As a developer, keeping track of code changes and synchronizing them across teams is critical when collaborating on large projects. Git enables developers to make local commits before pushing them to a remote shared repository like GitHub. However, at times you may want to review commits made locally before pushing them. This allows you to ensure your changes are correct, fix any issues, or even squash multiple commits into one cleaner commit.
In this comprehensive guide, we will cover:
- Why Review Local Commits Before Pushing?

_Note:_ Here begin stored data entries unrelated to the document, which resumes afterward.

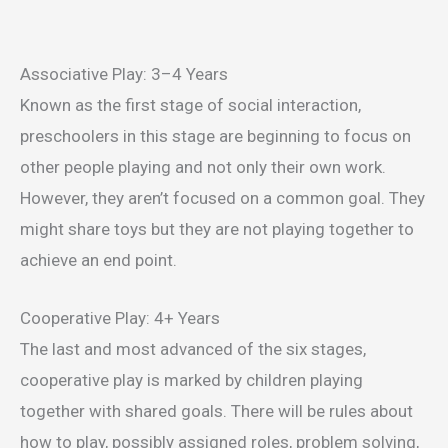
Associative Play: 3–4 Years
Known as the first stage of social interaction,
preschoolers in this stage are beginning to focus on
other people playing and not only their own work.
However, they aren’t focused on a common goal. They
might share toys but they are not playing together to
achieve an end point.
Cooperative Play: 4+ Years
The last and most advanced of the six stages,
cooperative play is marked by children playing
together with shared goals. There will be rules about
how to play, possibly assigned roles, problem solving,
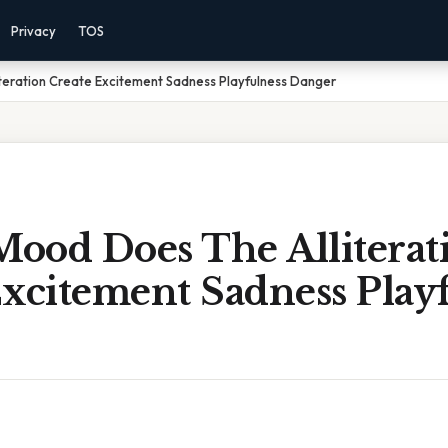
Privacy
TOS
teration Create Excitement Sadness Playfulness Danger
ood Does The Alliterat
xcitement Sadness Play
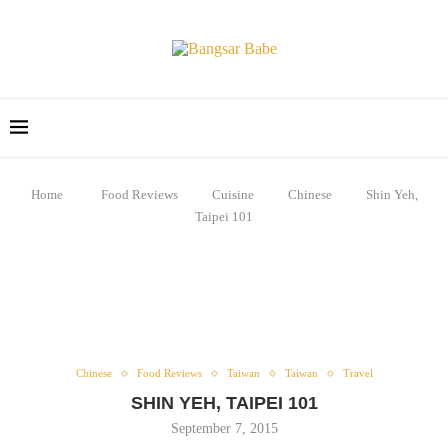
Home
Food Reviews
Cuisine
Chinese
Shin Yeh,
Taipei 101
Chinese
Food Reviews
Taiwan
Taiwan
Travel
SHIN YEH, TAIPEI 101
September 7, 2015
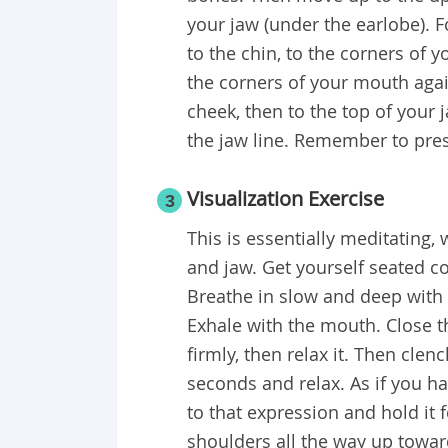
your jaw (under the earlobe). F
to the chin, to the corners of 
the corners of your mouth agai
cheek, then to the top of your j
the jaw line. Remember to pres
Visualization Exercise
3
This is essentially meditating,
and jaw. Get yourself seated c
Breathe in slow and deep with 
Exhale with the mouth. Close 
firmly, then relax it. Then cle
seconds and relax. As if you h
to that expression and hold it f
shoulders all the way up toward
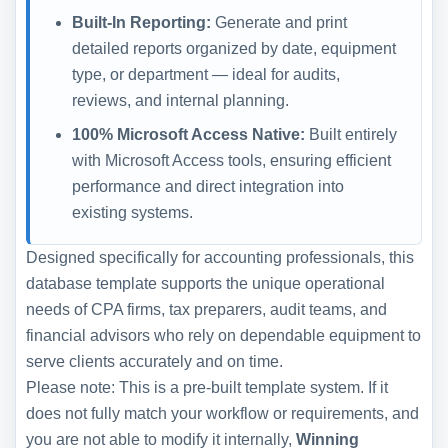
Built-In Reporting:
Generate and print
detailed reports organized by date, equipment
type, or department — ideal for audits,
reviews, and internal planning.
100% Microsoft Access Native:
Built entirely
with Microsoft Access tools, ensuring efficient
performance and direct integration into
existing systems.
Designed specifically for accounting professionals, this
database template supports the unique operational
needs of CPA firms, tax preparers, audit teams, and
financial advisors who rely on dependable equipment to
serve clients accurately and on time.
Please note: This is a pre-built template system. If it
does not fully match your workflow or requirements, and
you are not able to modify it internally,
Winning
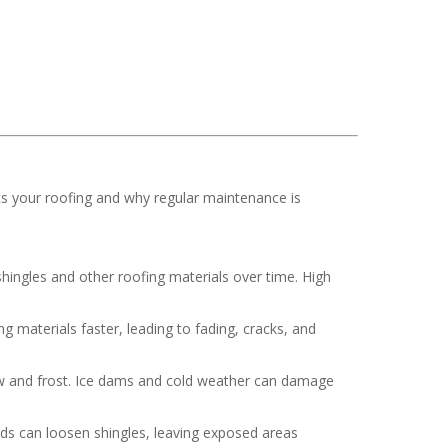
ts your roofing and why regular maintenance is
hingles and other roofing materials over time. High
 materials faster, leading to fading, cracks, and
now and frost. Ice dams and cold weather can damage
nds can loosen shingles, leaving exposed areas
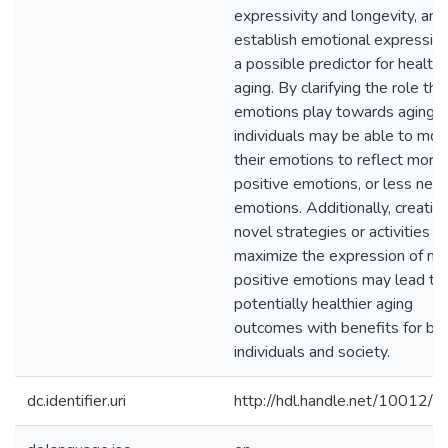
expressivity and longevity, and
establish emotional expressivi
a possible predictor for health
aging. By clarifying the role tha
emotions play towards aging w
individuals may be able to mod
their emotions to reflect more
positive emotions, or less neg
emotions. Additionally, creation
novel strategies or activities t
maximize the expression of m
positive emotions may lead to
potentially healthier aging
outcomes with benefits for bo
individuals and society.
dc.identifier.uri
http://hdl.handle.net/10012/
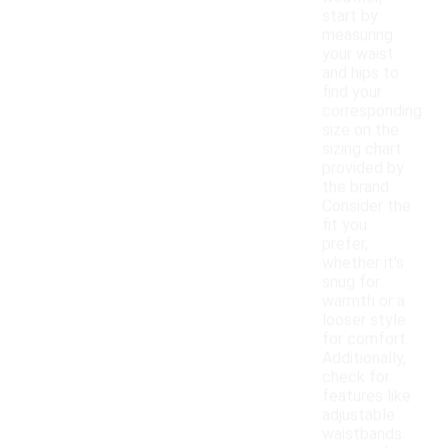
start by
measuring
your waist
and hips to
find your
corresponding
size on the
sizing chart
provided by
the brand.
Consider the
fit you
prefer,
whether it's
snug for
warmth or a
looser style
for comfort.
Additionally,
check for
features like
adjustable
waistbands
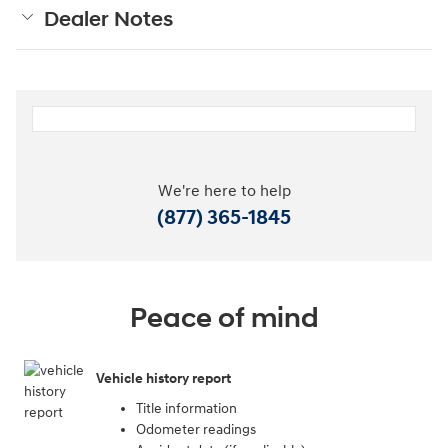
Dealer Notes
We're here to help
(877) 365-1845
Peace of mind
Vehicle history report
Title information
Odometer readings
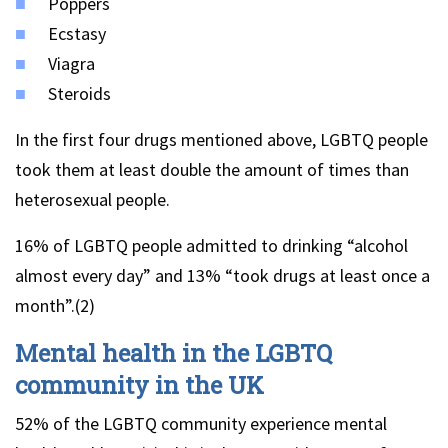
Poppers
Ecstasy
Viagra
Steroids
In the first four drugs mentioned above, LGBTQ people
took them at least double the amount of times than
heterosexual people.
16% of LGBTQ people admitted to drinking “alcohol
almost every day” and 13% “took drugs at least once a
month”.(2)
Mental health in the LGBTQ
community in the UK
52% of the LGBTQ community experience mental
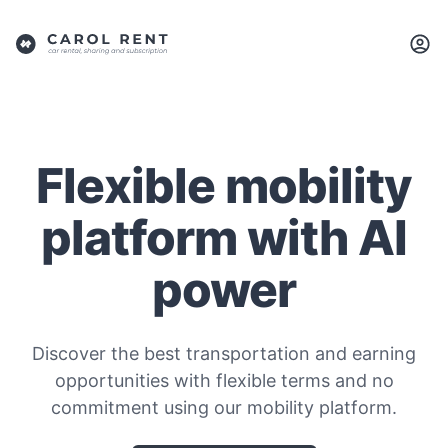
Flexible mobility
platform with AI
power
Discover the best transportation and earning
opportunities with flexible terms and no
commitment using our mobility platform.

- Listing Unpushed Commits on Current Branch
- Viewing Unpushed Commits on All Branches
- Using Flags for Readability
- Automate Commit Policy Enforcement with Git Hooks
- Coordinating Unpushed Commits on Teams
- Pushing Commits After Review
- Best Practices for Team Collaboration
Understanding these concepts will help you efficiently coordinate code changes when working on team projects with Git.
Why Review Local Commits Before Pushing?
Here are some key reasons why reviewing local unpushed Git commits is beneficial:
1. Catch mistakes – By checking commits locally first, you can spot errors, debug issues, and fix them before sharing code with others. Finding bugs after pushing can lead to problems for teammates.
2. Improve commit quality – Reviewing allows you to rewrite commit messages for clarity, split changes into separate commits, or squash together related commits. This keeps project history clean.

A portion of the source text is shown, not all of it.